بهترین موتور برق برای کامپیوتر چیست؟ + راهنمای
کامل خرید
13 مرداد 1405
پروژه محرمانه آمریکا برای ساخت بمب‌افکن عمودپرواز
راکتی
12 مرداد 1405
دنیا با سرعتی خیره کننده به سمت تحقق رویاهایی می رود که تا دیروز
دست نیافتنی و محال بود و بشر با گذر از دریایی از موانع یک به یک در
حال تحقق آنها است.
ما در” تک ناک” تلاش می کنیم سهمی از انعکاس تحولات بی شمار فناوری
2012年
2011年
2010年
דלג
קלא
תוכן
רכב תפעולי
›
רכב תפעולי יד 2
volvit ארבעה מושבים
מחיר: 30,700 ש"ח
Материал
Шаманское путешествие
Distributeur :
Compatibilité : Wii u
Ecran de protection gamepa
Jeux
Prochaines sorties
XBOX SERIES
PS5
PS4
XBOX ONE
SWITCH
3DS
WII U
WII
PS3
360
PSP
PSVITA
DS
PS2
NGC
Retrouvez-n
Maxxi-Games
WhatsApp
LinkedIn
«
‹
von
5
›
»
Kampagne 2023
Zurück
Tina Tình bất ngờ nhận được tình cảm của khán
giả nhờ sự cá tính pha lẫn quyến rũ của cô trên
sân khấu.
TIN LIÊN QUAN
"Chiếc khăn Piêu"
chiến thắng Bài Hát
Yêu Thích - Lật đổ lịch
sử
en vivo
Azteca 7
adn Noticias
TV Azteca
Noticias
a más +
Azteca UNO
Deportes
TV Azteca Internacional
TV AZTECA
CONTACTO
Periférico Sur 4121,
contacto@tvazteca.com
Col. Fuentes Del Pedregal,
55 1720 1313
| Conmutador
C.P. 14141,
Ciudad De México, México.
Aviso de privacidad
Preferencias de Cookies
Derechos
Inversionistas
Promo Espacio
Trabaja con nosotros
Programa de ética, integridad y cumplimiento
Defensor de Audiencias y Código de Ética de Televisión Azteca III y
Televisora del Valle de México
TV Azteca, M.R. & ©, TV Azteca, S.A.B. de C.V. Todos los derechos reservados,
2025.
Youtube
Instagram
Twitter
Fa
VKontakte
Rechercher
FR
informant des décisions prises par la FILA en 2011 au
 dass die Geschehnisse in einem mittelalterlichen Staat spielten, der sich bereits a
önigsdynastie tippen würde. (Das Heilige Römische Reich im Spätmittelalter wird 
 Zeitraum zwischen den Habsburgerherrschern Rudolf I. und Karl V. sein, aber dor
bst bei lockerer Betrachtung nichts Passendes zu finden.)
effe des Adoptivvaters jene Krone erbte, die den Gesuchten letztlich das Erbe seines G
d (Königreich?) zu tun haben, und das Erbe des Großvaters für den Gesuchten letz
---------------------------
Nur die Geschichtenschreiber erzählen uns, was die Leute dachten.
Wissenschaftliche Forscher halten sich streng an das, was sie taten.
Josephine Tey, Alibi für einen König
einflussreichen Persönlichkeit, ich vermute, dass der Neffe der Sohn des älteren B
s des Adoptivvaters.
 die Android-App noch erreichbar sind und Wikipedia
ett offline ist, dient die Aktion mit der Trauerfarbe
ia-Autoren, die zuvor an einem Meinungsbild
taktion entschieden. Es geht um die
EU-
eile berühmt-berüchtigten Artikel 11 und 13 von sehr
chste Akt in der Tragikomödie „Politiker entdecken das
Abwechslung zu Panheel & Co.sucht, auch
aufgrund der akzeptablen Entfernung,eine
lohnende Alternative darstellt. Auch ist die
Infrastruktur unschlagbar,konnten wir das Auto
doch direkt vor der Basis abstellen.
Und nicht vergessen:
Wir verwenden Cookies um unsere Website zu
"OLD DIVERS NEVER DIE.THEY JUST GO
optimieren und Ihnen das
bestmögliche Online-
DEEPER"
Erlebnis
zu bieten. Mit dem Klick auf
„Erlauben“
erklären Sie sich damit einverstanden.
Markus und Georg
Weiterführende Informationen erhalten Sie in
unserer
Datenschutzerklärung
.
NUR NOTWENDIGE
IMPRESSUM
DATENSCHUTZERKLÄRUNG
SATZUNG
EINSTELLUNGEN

* ACTION ITEM: Give the number of lines in the records where the word "تحقق" occurs, and add nothing.

* ANSWER TO THIS PROBLEM: 2